Sulle principali testate giornalistiche italiane, negli scorsi mesi, è apparsa la notizia sconcertante relativa ad un caso che è stato soprannominato il “Cimitero dei feti” e che racchiude nel nome stesso tutta la tragicità della vicenda.

In alcuni cimiteri del Lazio, ed in particolare in quello di Flaminio in via Flaminia a Roma, è nato il caso del "Cimitero dei feti" in seguito a diverse segnalazioni provenienti da donne malcapitate che hanno dovuto vivere una delle esperienze peggiori che la vita potesse riservare loro: la morte di un figlio.

Nel cimitero Flaminio sono state notate in un campo numerose piccole croci bianche nelle quali sono incisi dei nomi di donne, donne non morte. Sepolti sotto tali croci vi sono i figli mai nati delle malcapitate donne, feti morti in seguito ad aborti spontanei o terapeutici ed ormai troppo cresciuti per essere smaltiti come rifiuti speciali ospedalieri.
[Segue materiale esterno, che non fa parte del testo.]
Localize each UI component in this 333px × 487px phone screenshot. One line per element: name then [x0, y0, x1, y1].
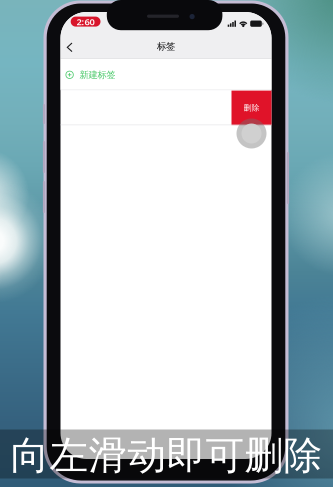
staticText: 2:60	[77, 15, 95, 28]
button[interactable]: Back	[62, 38, 82, 58]
button[interactable]: 删除	[232, 91, 272, 125]
staticText: 新建标签	[79, 69, 115, 81]
staticText: 向左滑动即可删除	[10, 432, 322, 479]
staticText: 删除	[244, 103, 260, 113]
staticText: 标签	[157, 41, 175, 52]
button[interactable]: Recording 2:60	[71, 17, 100, 27]
button[interactable]: 新建标签	[60, 59, 272, 90]
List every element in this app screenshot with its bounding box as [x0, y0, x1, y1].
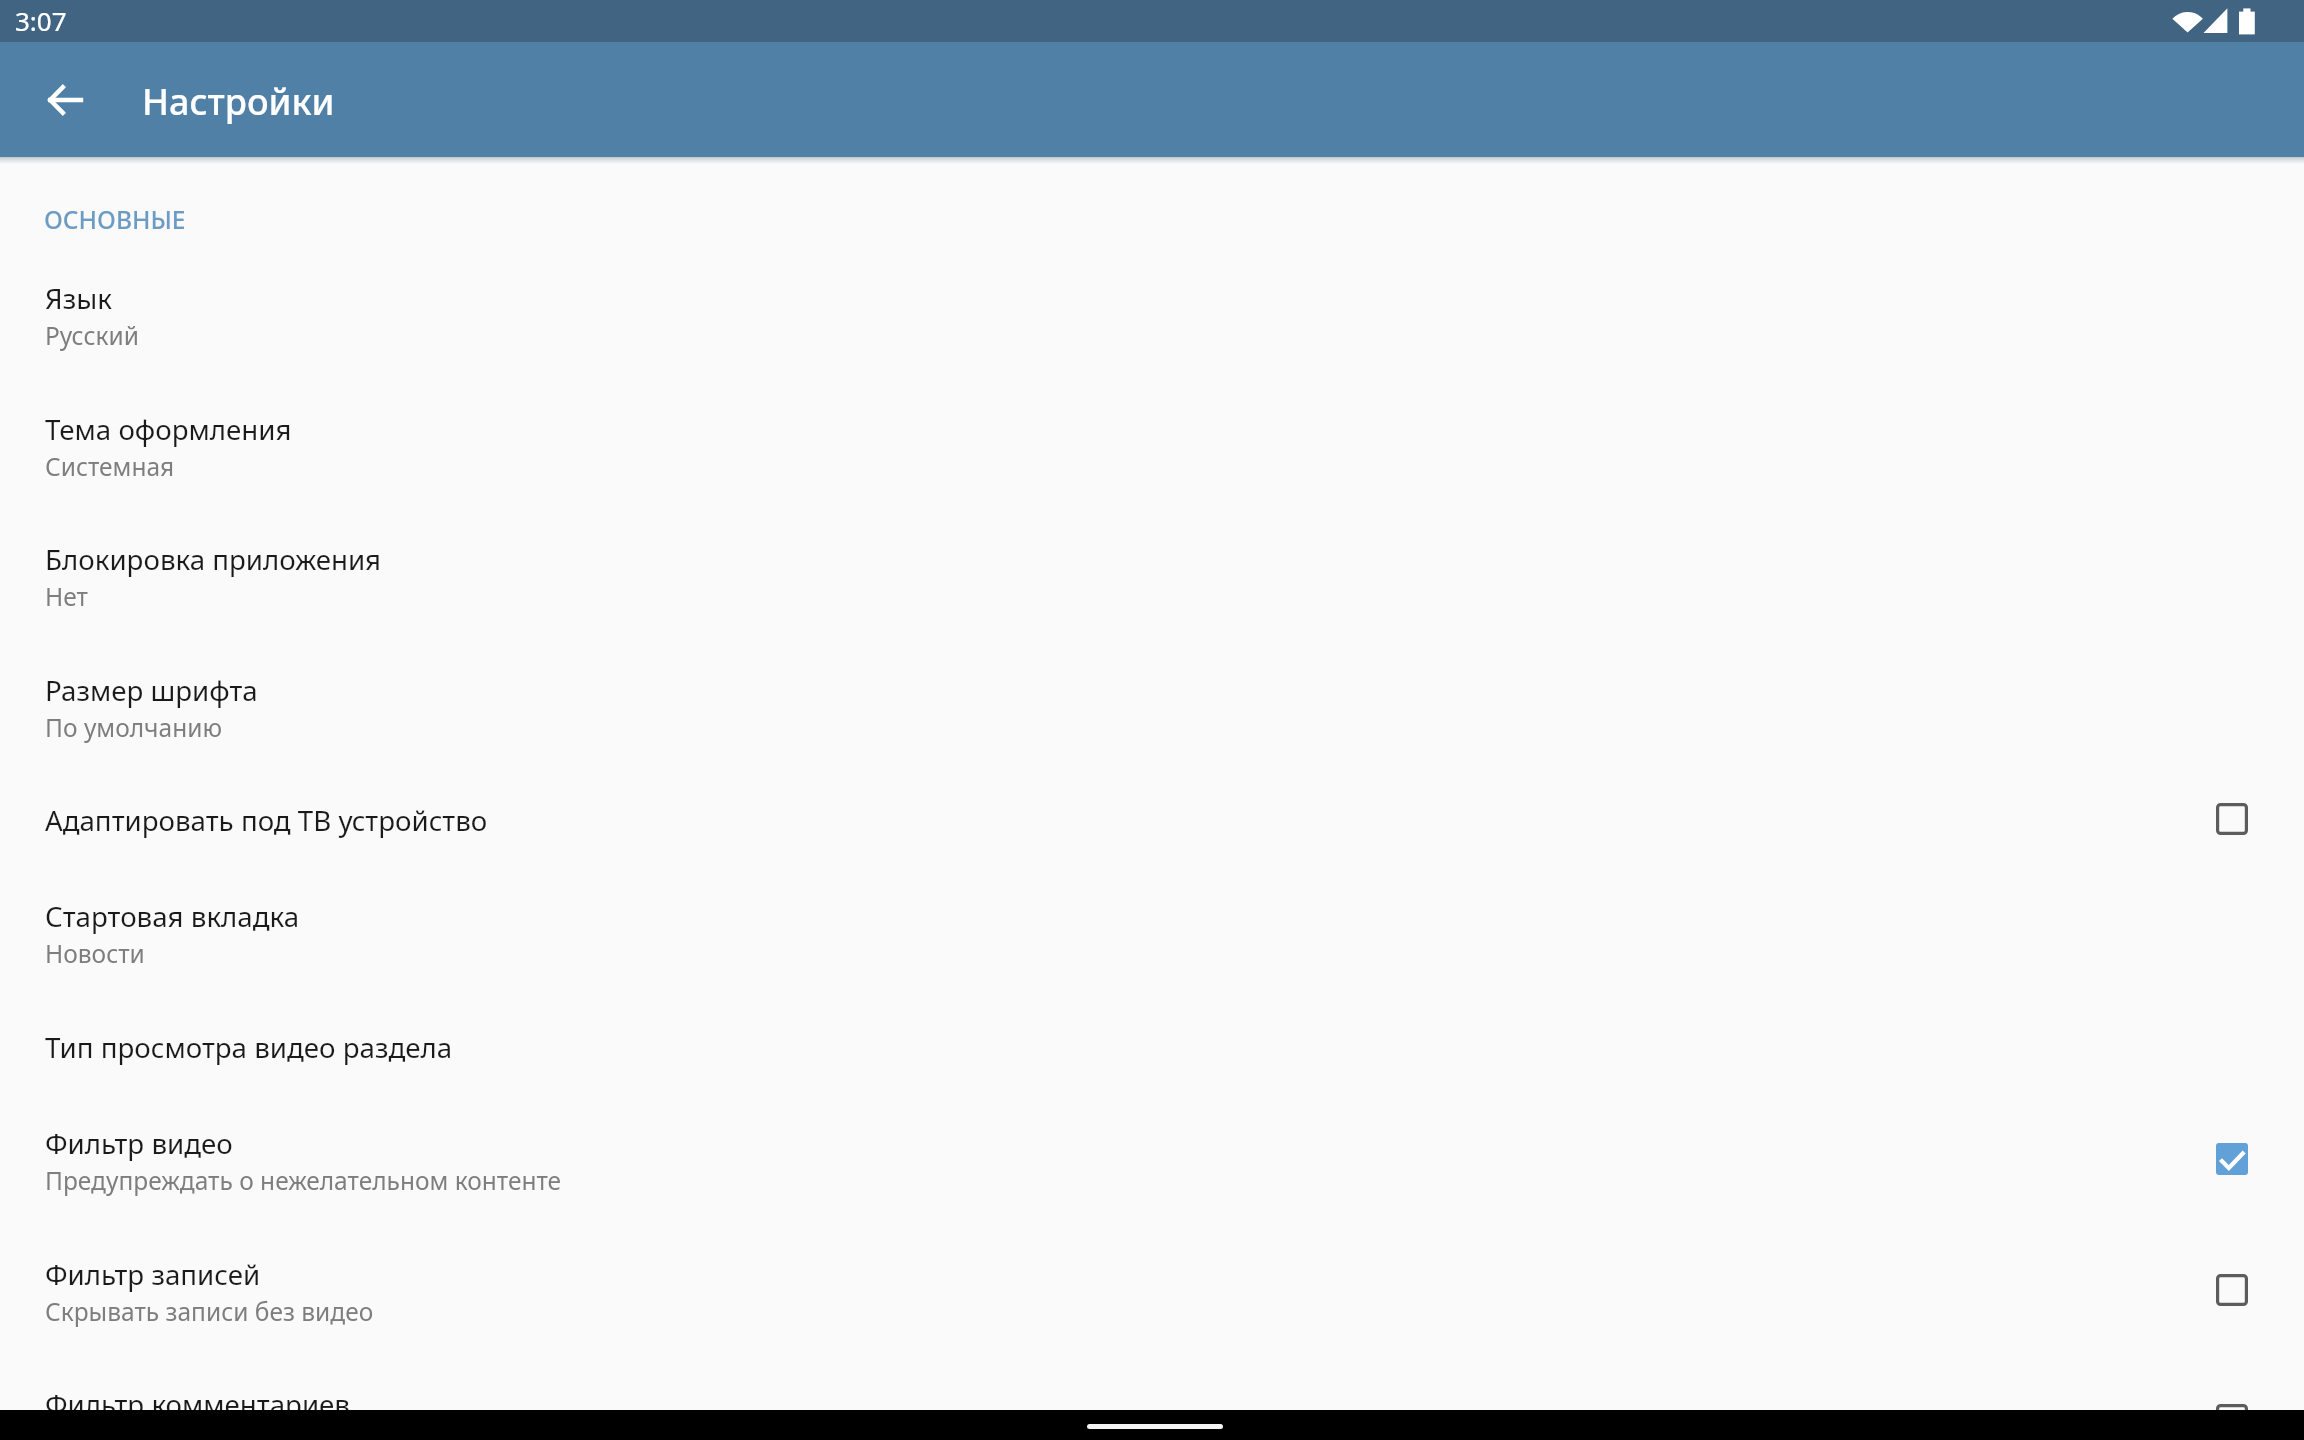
staticText: По умолчанию [45, 711, 222, 744]
staticText: Тип просмотра видео раздела [45, 1028, 453, 1066]
staticText: Фильтр видео [45, 1124, 233, 1162]
button[interactable]: Стартовая вкладка [0, 867, 2304, 998]
button[interactable]: Фильтр записей [0, 1225, 2304, 1356]
staticText: Предупреждать о нежелательном контенте [45, 1164, 562, 1197]
staticText: 3:07 [15, 3, 67, 38]
button[interactable]: Тип просмотра видео раздела [0, 998, 2304, 1094]
button[interactable]: Toggle setting, checked [2216, 1143, 2248, 1175]
staticText: Системная [45, 450, 175, 483]
staticText: Фильтр комментариев [45, 1385, 350, 1423]
button[interactable]: Адаптировать под ТВ устройство [0, 771, 2304, 867]
staticText: Фильтр записей [45, 1255, 261, 1293]
button[interactable]: Тема оформления [0, 380, 2304, 511]
staticText: Язык [45, 279, 112, 317]
button[interactable]: Фильтр комментариев [0, 1355, 2304, 1440]
button[interactable]: Back [16, 52, 112, 148]
staticText: Адаптировать под ТВ устройство [45, 801, 488, 839]
button[interactable]: Toggle setting, unchecked [2216, 803, 2248, 835]
staticText: Новости [45, 937, 145, 970]
staticText: Тема оформления [45, 410, 292, 448]
staticText: Скрывать записи без видео [45, 1295, 374, 1328]
staticText: Настройки [142, 77, 335, 126]
staticText: Блокировка приложения [45, 540, 382, 578]
button[interactable]: Toggle setting, unchecked [2216, 1404, 2248, 1436]
staticText: Нет [45, 580, 88, 613]
staticText: Размер шрифта [45, 671, 258, 709]
button[interactable]: Блокировка приложения [0, 510, 2304, 641]
button[interactable]: Язык [0, 249, 2304, 380]
staticText: Стартовая вкладка [45, 897, 300, 935]
button[interactable]: Toggle setting, unchecked [2216, 1274, 2248, 1306]
staticText: ОСНОВНЫЕ [44, 203, 186, 237]
button[interactable]: Размер шрифта [0, 641, 2304, 772]
staticText: Русский [45, 319, 139, 352]
button[interactable]: Фильтр видео [0, 1094, 2304, 1225]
Il reale sesso del feto non viene considerato, il nome prescelto nemmeno. Vengono soltanto associati ai nomi delle donne che li hanno portati in grembo e che hanno firmato, per lo più in modo inconsapevole, un documento che demanda all’ospedale, in questo particolare caso il San Camillo di Roma, lo “smaltimento” del feto secondo le leggi vigenti in Italia. La legge a cui si fa riferimento in questo specifico caso è addirittura datata 1939 (Regio Decreto del 9 luglio 1939, n. 1238), secondo la quale i feti abortiti tra il quinto e il settimo mese di gravidanza devono essere tumulati come persone a tutti gli effetti, nate e successivamente morte. La legge, però, prevede che per la sepoltura del feto tramite “l’unità sanitaria locale” i “genitori” debbano presentare una domanda di tumulazione nelle successive 24 ore dall’avvenuto aborto. Tuttavia, nella realtà, ciò avviene in modo automatico senza che venga informata la donna che ha tenuto in grembo il feto, come atto volontario da parte dell’ospedale.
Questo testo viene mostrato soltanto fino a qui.